Je veux l'utilisateur par défaut, ubuntu pour pouvoir exécuter un service spécifique sans être invité à entrer un mot de passe.

Plus précisément systemctl restart unicorn_my_app.service .

Avoir suivi les instructions aquí pour ajouter un utilisateur ubuntu à un groupe nouvellement créé, LimitedAdmins , ce qui est confirmé par :

$ getent group LimitedAdmins
LimitedAdmins:x:1001:ubuntu

Création d'un nouveau fichier, limitedadmins (en utilisant sudo vim ) dans le /etc/sudoers.d contenant le texte suivant :

%LimitedAdmins ALL=NOPASSWD: /etc/init.d/unicorn_ofn_america restart, /etc/init.d/unicorn_ofn_america start

J'ai également essayé :

%LimitedAdmins ALL=NOPASSWD: /bin/systemctl/unicorn_ofn_america restart, /bin/systemctl/unicorn_ofn_america start

(Et /bin/systemd )

Contenu de /etc/sudoers/ est la valeur par défaut, ce qui a été confirmé par sudo visudo (ou sudo cat /etc/sudoers ) :

#
# This file MUST be edited with the 'visudo' command as root.
#
# Please consider adding local content in /etc/sudoers.d/ instead of
# directly modifying this file.
#
# See the man page for details on how to write a sudoers file.
#
Defaults    env_reset
Defaults    mail_badpass
Defaults    secure_path="/usr/local/sbin:/usr/local/bin:/usr/sbin:/usr/bin:/sbin:/bin"

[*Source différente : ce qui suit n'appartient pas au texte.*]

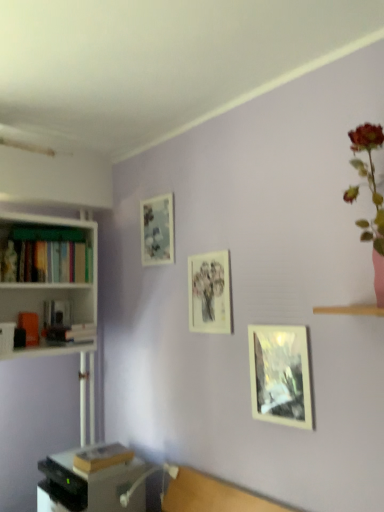 Question: Based on their positions, is hardcover book at lower left, the 1th book in the bottom-to-top sequence, located to the left or right of hardcover book at left, acting as the second book starting from the bottom?

Choices:
 (A) left
 (B) right

Answer: (B)

Question: Is hardcover book at lower left, the 1th book in the bottom-to-top sequence, inside the boundaries of hardcover book at left, acting as the 2th book starting from the top, or outside?

Choices:
 (A) inside
 (B) outside

Answer: (B)

Question: Which is nearer to the hardcover book at lower left, the 3th book positioned from the top?

Choices:
 (A) matte glass picture frame at upper left, which ranks as the third picture frame in right-to-left order
 (B) white matte bookshelf at left
 (C) hardcover book at left, acting as the 2th book starting from the top
 (D) hardcover books at left, positioned as the third book in bottom-to-top order
 (E) matte paper picture frame at center, marked as the 2th picture frame in a back-to-front arrangement

Answer: (C)

Question: Considering the real-world distances, which object is farthest from the white matte bookshelf at left?

Choices:
 (A) matte glass picture frame at center-right, which is counted as the 3th picture frame, starting from the left
 (B) hardcover books at left, acting as the 1th book starting from the top
 (C) matte glass picture frame at upper left, positioned as the 1th picture frame in top-to-bottom order
 (D) hardcover book at lower left, the 1th book in the bottom-to-top sequence
 (E) matte paper picture frame at center, the 2th picture frame viewed from the front

Answer: (A) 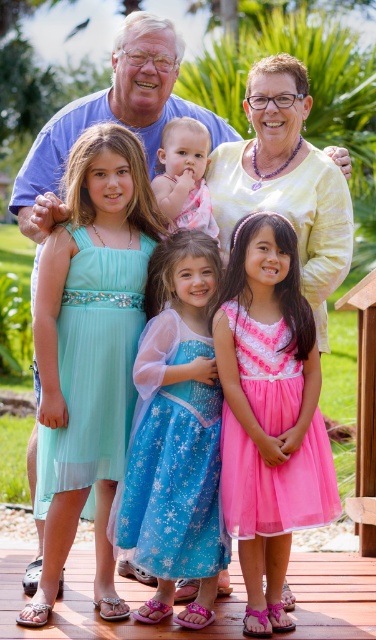 Question: Which point appears closest to the camera in this image?

Choices:
 (A) (154, 436)
 (B) (92, 292)
 (C) (280, 417)
 (D) (203, 184)

Answer: (C)

Question: Is pink tulle dress at lower center smaller than pink satin dress at center?

Choices:
 (A) yes
 (B) no

Answer: (B)

Question: Considering the real-world distances, which object is farthest from the blue satin dress at center?

Choices:
 (A) pink tulle dress at lower center
 (B) pink satin dress at center
 (C) light blue chiffon dress at center

Answer: (B)

Question: Based on their relative distances, which object is farther from the light blue chiffon dress at center?

Choices:
 (A) pink satin dress at center
 (B) pink tulle dress at lower center
 (C) blue satin dress at center

Answer: (A)

Question: Can you confirm if light blue chiffon dress at center is smaller than pink satin dress at center?

Choices:
 (A) yes
 (B) no

Answer: (B)

Question: Is blue satin dress at center closer to the viewer compared to pink satin dress at center?

Choices:
 (A) no
 (B) yes

Answer: (B) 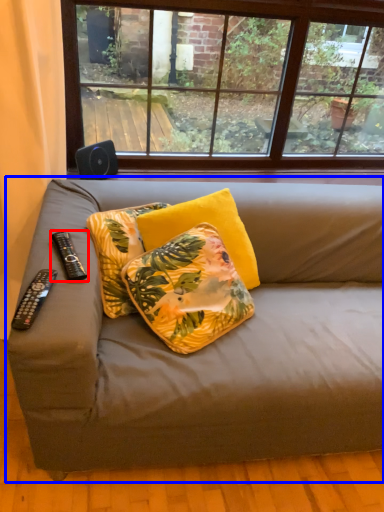 Question: Which of the following is the closest to the observer, remote control (highlighted by a red box) or studio couch (highlighted by a blue box)?

Choices:
 (A) remote control
 (B) studio couch

Answer: (B) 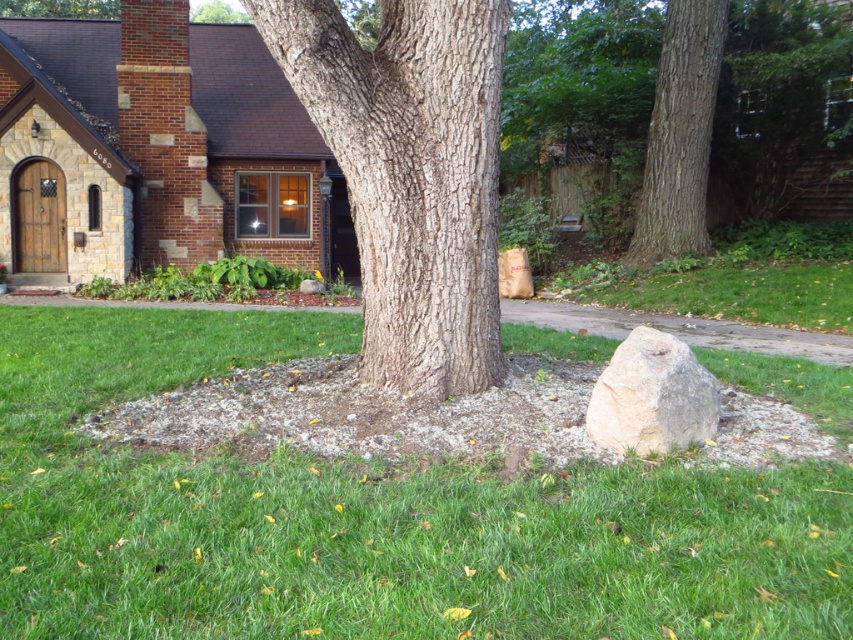 Question: Can you confirm if green grass at center is positioned to the left of smooth bark tree at center?

Choices:
 (A) no
 (B) yes

Answer: (B)

Question: Which of the following is the closest to the observer?

Choices:
 (A) (701, 140)
 (B) (403, 486)
 (C) (306, 0)

Answer: (B)

Question: Is green grass at center closer to camera compared to smooth bark tree at center?

Choices:
 (A) no
 (B) yes

Answer: (B)

Question: Which object is closer to the camera taking this photo?

Choices:
 (A) rough bark tree trunk at upper center
 (B) smooth beige rock at center

Answer: (B)

Question: Estimate the real-world distances between objects in this image. Which object is farther from the smooth beige rock at center?

Choices:
 (A) rough bark tree trunk at upper center
 (B) green grass at center
 (C) smooth bark tree at center

Answer: (A)

Question: Does green grass at center appear over smooth beige rock at center?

# Host alias specification

# User alias specification

# Cmnd alias specification

# User privilege specification
root    ALL=(ALL:ALL) ALL

# Members of the admin group may gain root privileges
%admin ALL=(ALL) ALL

# Allow members of group sudo to execute any command
%sudo   ALL=(ALL:ALL) ALL

# See sudoers(5) for more information on "#include" directives:

#includedir /etc/sudoers.d

(Le signe dièse dans #includedir n'est pas un commentaire, mais fait partie de la Syntaxe de la directive #include ).

Cependant, une invite de mot de passe apparaît toujours après l'exécution du programme systemctl restart unicorn_my_app.service

Le service est présent dans les init.d répertoire :

$ ls -l /etc/init.d | grep unicorn
-rwxr--r-- 1 ubuntu ubuntu 1874 Oct 29 06:47 unicorn_my_app

Essai de chmodage 755 sur l'application, mais je ne pense pas que cela devrait faire une différence, puisque ubuntu le possède de toute façon.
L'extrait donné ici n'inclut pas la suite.